Near the end of May 2021, Ragnarok threat actors infiltrated ADATA’s network and installed the Ragnar Locker ransomware strain  on multiple systems. According to gang members, they managed to steal up to 1.5 terabytes of sensitive information before installing ransomware. ADATA managed to act quickly to bring affected systems offline before the ransomware propagated further through the company’s network. 


Ragnarok: Disbandment and Future

In August 2021, Ragnarok announced an abrupt shutdown of its operations. Threat actors even released the decryption key for all victims to fully restore any remaining encrypted files or systems.  

It is interesting to speculate whether this sudden disbandment reflected pressure from law enforcement. This would be somewhat ironic considering the gang’s assertion that any victim contacting the law would have their data published openly to the world. 

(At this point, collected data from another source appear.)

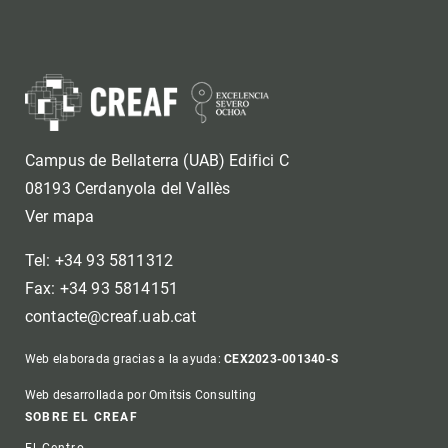
Campus de Bellaterra (UAB) Edifici C
08193 Cerdanyola del Vallès
Ver mapa
Tel: +34 93 5811312
Fax: +34 93 5814151
contacte@creaf.uab.cat
Web elaborada gracias a la ayuda:
CEX2023-001340-S
Web desarrollada por Omitsis Consulting
Footer
SOBRE EL CREAF
El Centro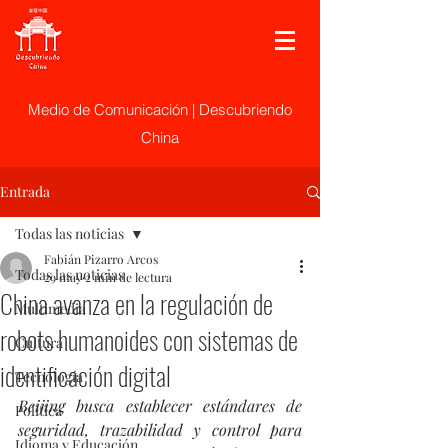
Medio de Comunicación | Descubriendo
China
Entrada
Todas las noticias
Fabián Pizarro Arcos
Todas las noticias
29 may
2 min de lectura
China avanza en la regulación de
Multimedia
robots humanoides con sistemas de
Cultura
identificación digital
Tecnología
Beijing busca establecer estándares de 
Politica
seguridad, trazabilidad y control para 
Idioma y Educación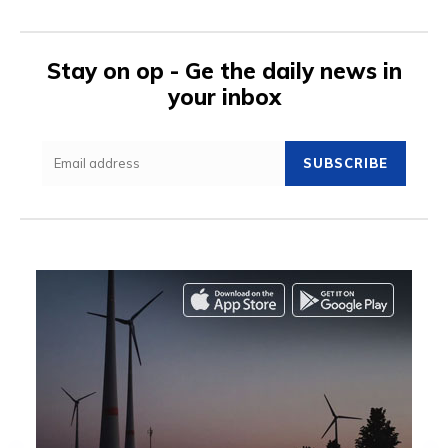
Stay on op - Ge the daily news in
your inbox
SUBSCRIBE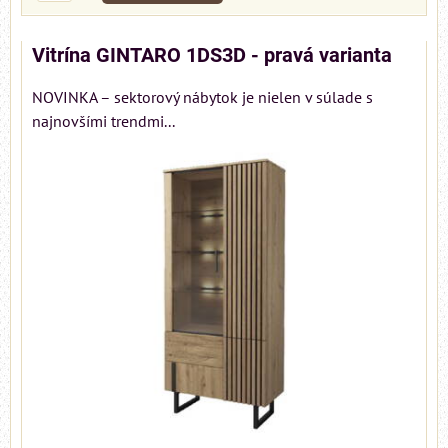
Vitrína GINTARO 1DS3D - pravá varianta
NOVINKA – sektorový nábytok je nielen v súlade s
najnovšími trendmi...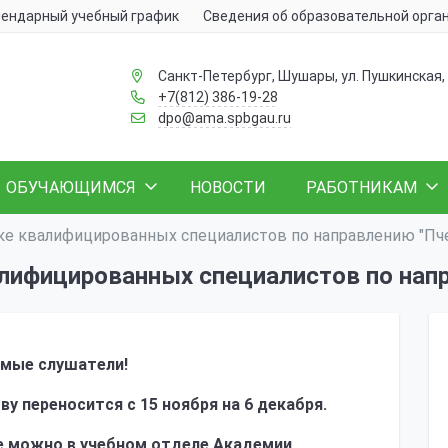
ендарный учебный график
Сведения об образовательной орга
Санкт-Петербург, Шушары, ул. Пушкинская, 
+7(812) 386-19-28
dpo@ama.spbgau.ru
ОБУЧАЮЩИМСЯ
НОВОСТИ
РАБОТНИКАМ
ке квалифицированных специалистов по направлению "Пч
алифицированных специалистов по нап
мые слушатели!
у переносится с 15 ноября на 6 декабря.
е можно в учебном отделе Академии.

Another angle on the gang’s departure is that perhaps one or more victim organizations caved into ransom demands, which led to a large payday and early retirement for gang members. Whether or not these threat actors re-emerge with a new version of Ragnar Locker remains to be seen. It’s not unheard of for a ransomware gang to announce an operational shutdown before coming back on the radar a few months later. 


Credential Phishing 

A clear pattern emerging through Ragnarok’s attacks is the exploitation of relatively obvious vulnerabilities to gain initial network access. Stolen or compromised credentials for VPNs, RDP, and other systems are a common network entry point. Threat actors get their hands on passwords from brute force guessing easy passwords, reusing passwords from other leaks published to the dark web, or from credential phishing. 

Credential phishing attacks use psychological tactics, including eliciting urgency or exploiting familiarity, to get targets to click malicious links and enter their login credentials on fake login pages that appear genuine. Often, these emails come from spoofed email addresses that look like they come from brand name companies. 

Some credential phishing attacks point to malicious web pages that contain images rather than login forms. Targets enter their passwords into the image without knowing its malicious intent. Adversaries perform this tactic in an attempt to avoid flagging filters that may block suspicious URLs based on the fact they contain login forms.